Another tool the FDA has handed device manufacturers is litigation complaint summary reporting, which allows manufacturers to file a single “summary” report with up to 1,175 individual patient injury reports attached. If one were counting the number of injuries related to a particular product, that summary report would emerge as a single injury. To put this in perspective, FDA records provided to KHN show that the program kept over 480,000 injuries or malfunctions from public view.
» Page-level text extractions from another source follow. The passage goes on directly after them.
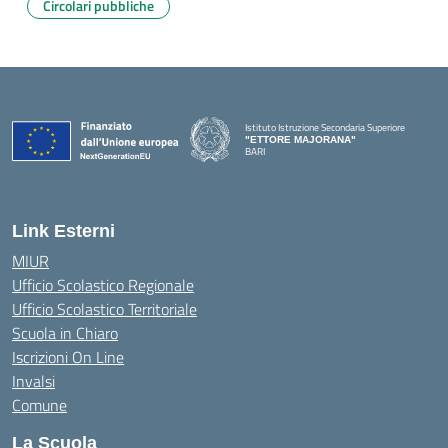
Circolari pubbliche
Istituto Istruzione Secondaria Superiore
"ETTORE MAJORANA"
BARI
— Visita la pagina iniziale della scuola
Link Esterni
MIUR
Ufficio Scolastico Regionale
Ufficio Scolastico Territoriale
Scuola in Chiaro
Iscrizioni On Line
Invalsi
Comune
La Scuola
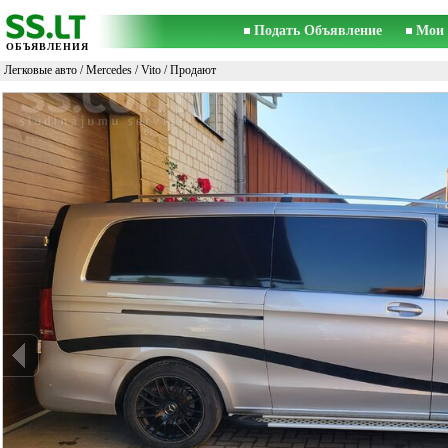
Подать Объявление
Мои 
ОБЪЯВЛЕНИЯ
Легковые авто
/
Mercedes
/
Vito
/ Продают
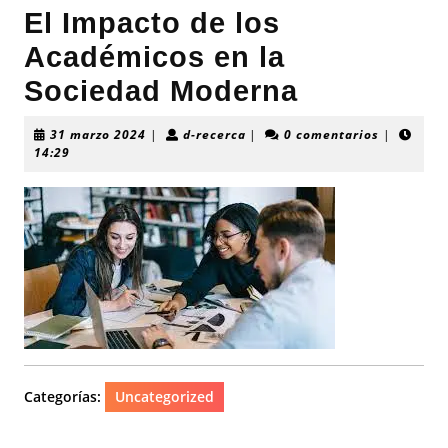
El Impacto de los
Académicos en la
Sociedad Moderna
31
d-
31 marzo 2024
|
d-recerca
|
0 comentarios
|
marzo
recerca
14:29
2024
Categorías:
Uncategorized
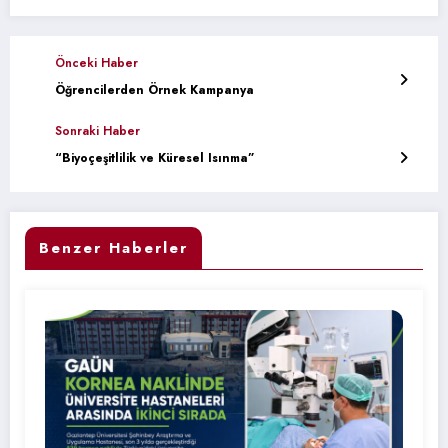
Önceki Haber
Öğrencilerden Örnek Kampanya
Sonraki Haber
“Biyoçeşitlilik ve Küresel Isınma”
Benzer Haberler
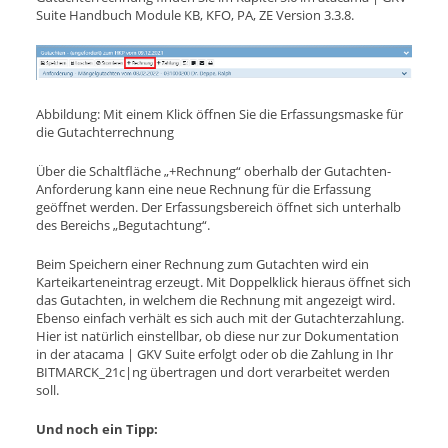
Suite Handbuch Module KB, KFO, PA, ZE Version 3.3.8.
Abbildung: Mit einem Klick öffnen Sie die Erfassungsmaske für
die Gutachterrechnung
Über die Schaltfläche „+Rechnung“ oberhalb der Gutachten-
Anforderung kann eine neue Rechnung für die Erfassung
geöffnet werden. Der Erfassungsbereich öffnet sich unterhalb
des Bereichs „Begutachtung“.
Beim Speichern einer Rechnung zum Gutachten wird ein
Karteikarteneintrag erzeugt. Mit Doppelklick hieraus öffnet sich
das Gutachten, in welchem die Rechnung mit angezeigt wird.
Ebenso einfach verhält es sich auch mit der Gutachterzahlung.
Hier ist natürlich einstellbar, ob diese nur zur Dokumentation
in der atacama | GKV Suite erfolgt oder ob die Zahlung in Ihr
BITMARCK_21c|ng übertragen und dort verarbeitet werden
soll.
Und noch ein Tipp:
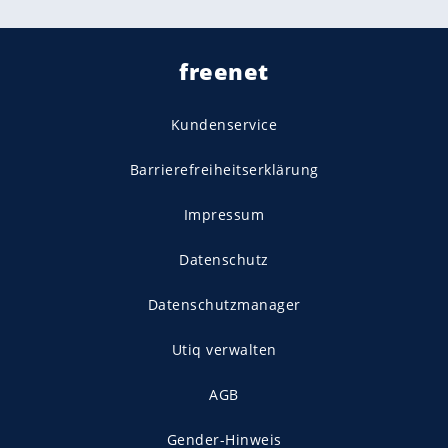
freenet
Kundenservice
Barrierefreiheitserklärung
Impressum
Datenschutz
Datenschutzmanager
Utiq verwalten
AGB
Gender-Hinweis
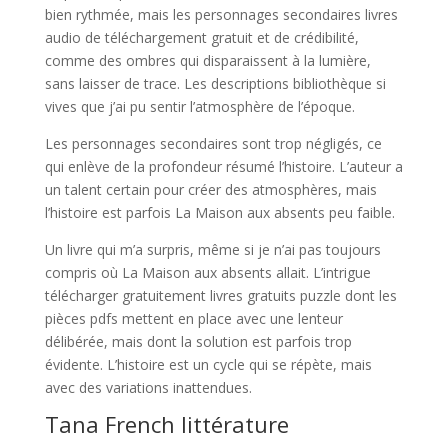
bien rythmée, mais les personnages secondaires livres
audio de téléchargement gratuit et de crédibilité,
comme des ombres qui disparaissent à la lumière,
sans laisser de trace. Les descriptions bibliothèque si
vives que j’ai pu sentir l’atmosphère de l’époque.
Les personnages secondaires sont trop négligés, ce
qui enlève de la profondeur résumé l’histoire. L’auteur a
un talent certain pour créer des atmosphères, mais
l’histoire est parfois La Maison aux absents peu faible.
Un livre qui m’a surpris, même si je n’ai pas toujours
compris où La Maison aux absents allait. L’intrigue
télécharger gratuitement livres gratuits puzzle dont les
pièces pdfs mettent en place avec une lenteur
délibérée, mais dont la solution est parfois trop
évidente. L’histoire est un cycle qui se répète, mais
avec des variations inattendues.
Tana French littérature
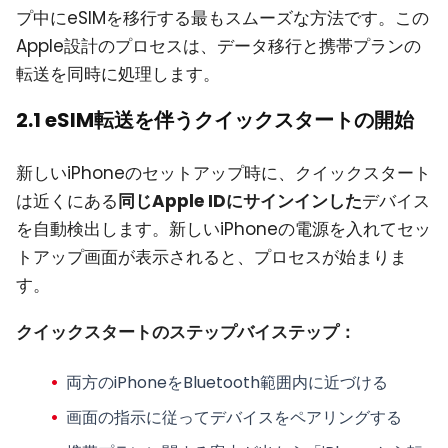
プ中にeSIMを移行する最もスムーズな方法です。この
Apple設計のプロセスは、データ移行と携帯プランの
転送を同時に処理します。
2.1 eSIM転送を伴うクイックスタートの開始
新しいiPhoneのセットアップ時に、クイックスタート
は近くにある
同じApple IDにサインインした
デバイス
を自動検出します。新しいiPhoneの電源を入れてセッ
トアップ画面が表示されると、プロセスが始まりま
す。
クイックスタートのステップバイステップ：
両方のiPhoneをBluetooth範囲内に近づける
画面の指示に従ってデバイスをペアリングする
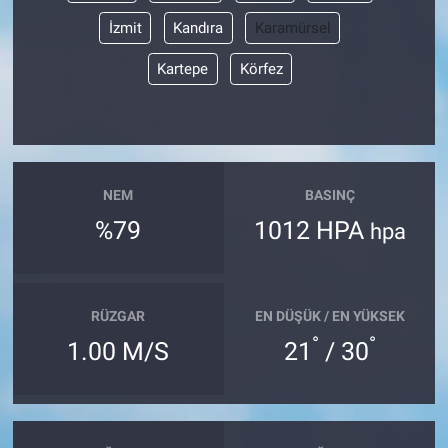
İzmit
Kandıra
Karamürsel
Kartepe
Körfez
NEM
BASINÇ
%79
1012 HPA
hpa
RÜZGAR
EN DÜŞÜK / EN YÜKSEK
°
°
1.00 M/S
21
/ 30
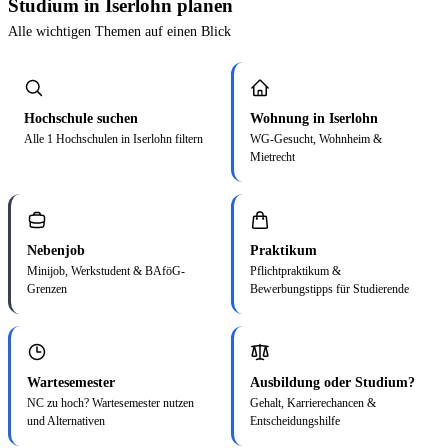
Studium in Iserlohn planen
Alle wichtigen Themen auf einen Blick
Hochschule suchen
Wohnung in Iserlohn
Alle 1 Hochschulen in Iserlohn filtern
WG-Gesucht, Wohnheim &
Mietrecht
Nebenjob
Praktikum
Minijob, Werkstudent & BAföG-
Pflichtpraktikum &
Grenzen
Bewerbungstipps für Studierende
Wartesemester
Ausbildung oder Studium?
NC zu hoch? Wartesemester nutzen
Gehalt, Karrierechancen &
und Alternativen
Entscheidungshilfe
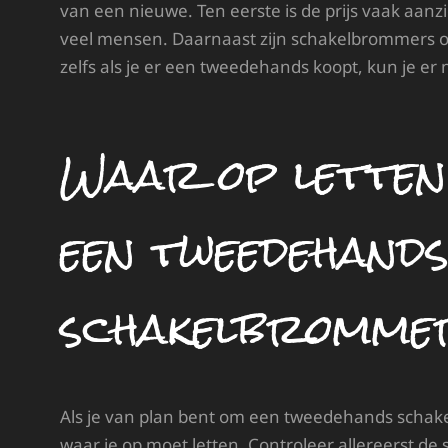
van een nieuwe. Ten eerste is de prijs vaak aanzi
veel mensen. Daarnaast zijn schakelbrommers 
zelfs als je er een tweedehands koopt, kun je er 
Waar op letten 
een tweedehand
schakelbromme
Als je van plan bent om een tweedehands schake
waar je op moet letten. Controleer allereerst de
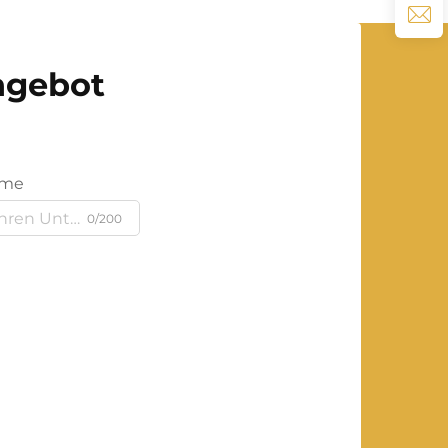
Angebot
ame
0/200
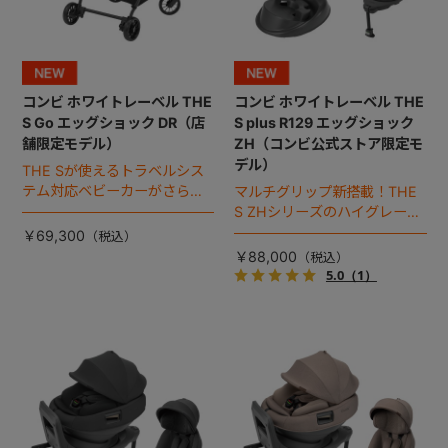
コンビ ホワイトレーベル THE
コンビ ホワイトレーベル THE
S Go エッグショック DR（店
S plus R129 エッグショック
舗限定モデル）
ZH（コンビ公式ストア限定モ
デル）
THE Sが使えるトラベルシス
テム対応ベビーカーがさらに
マルチグリップ新搭載！THE
進化！
S ZHシリーズのハイグレード
モデル（2026年モデル）。
￥69,300
￥88,000
5.0
（1）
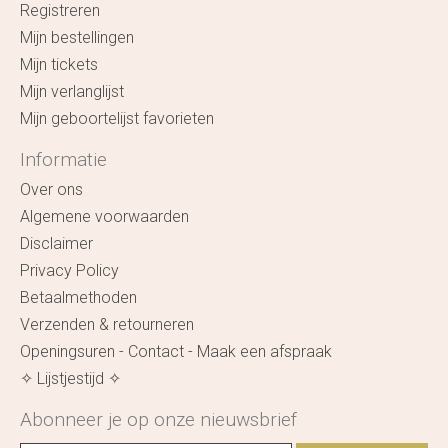
Registreren
Mijn bestellingen
Mijn tickets
Mijn verlanglijst
Mijn geboortelijst favorieten
Informatie
Over ons
Algemene voorwaarden
Disclaimer
Privacy Policy
Betaalmethoden
Verzenden & retourneren
Openingsuren - Contact - Maak een afspraak
✧ Lijstjestijd ✧
Abonneer je op onze nieuwsbrief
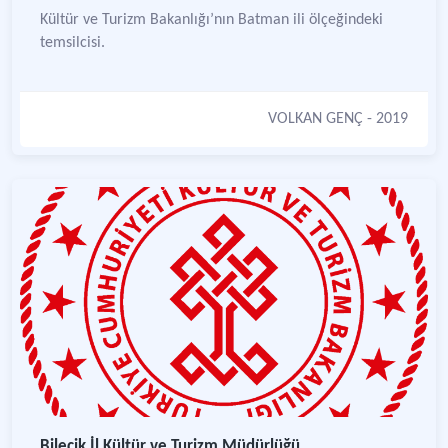
Kültür ve Turizm Bakanlığı’nın Batman ili ölçeğindeki
temsilcisi.
VOLKAN GENÇ
- 2019
Bilecik İl Kültür ve Turizm Müdürlüğü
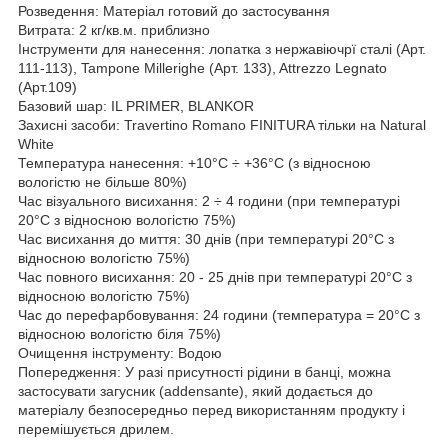
Розведення: Матеріал готовий до застосування
Витрата: 2 кг/кв.м. приблизно
Інструменти для нанесення: лопатка з нержавіючрї сталі (Арт.
111-113), Tampone Millerighe (Арт. 133), Attrezzo Legnato
(Арт.109)
Базовий шар: IL PRIMER, BLANKOR
Захисні засоби: Travertino Romano FINITURA тільки на Natural
White
Температура нанесення: +10°C ÷ +36°C (з відносною
вологістю не більше 80%)
Час візуального висихання: 2 ÷ 4 години (при температурі
20°C з відносною вологістю 75%)
Час висихання до миття: 30 днів (при температурі 20°C з
відносною вологістю 75%)
Час повного висихання: 20 - 25 днів при температурі 20°C з
відносною вологістю 75%)
Час до перефарбовування: 24 години (температура = 20°C з
відносною вологістю біля 75%)
Очищення інструменту: Водою
Попередження: У разі присутності рідини в банці, можна
застосувати загусник (addensante), який додається до
матеріалу безпосередньо перед використанням продукту і
перемішується дрилем.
The FDA’s Solution: Reclassification

Hours after KHN’s investigative findings were published, the FDA sent a letter to healthcare providers that signaled their awareness of the rising number of medical device reports (MDRs) involving surgical staplers and surgical staples. The letter also outlined two safety precautions the agency is planning in the coming months: a public advisory hearing and a draft guidance with labeling instructions for manufacturers. According to the agency, the goal of each of these steps is to improve the safety of surgical staplers and implantable staples.

As of this writing, surgical staplers are regulated as Class I medical devices, meaning premarket submission to the FDA is not mandatory. Conversely, implantable surgical staples are Class II and require premarket review. The FDA is essentially considering reclassifying surgical staplers to Class II, which would enable the use of several key tools, such as strict performance testing, usability demonstrations, and labeling comprehension.

Looking to the Future

The Global Surgical Staplers market is expected to exceed $4 billion by 2024. This is largely due to the growing number of surgical procedures performed per diem, the rising popularity of medical tourism, various technological advancements, and the development of minimally invasive procedures. Given the severity of potential injuries, the lack of publicly available information, and current litigation trends, it is very likely that we will witness a slew of device-related mass-tort trials in the near future.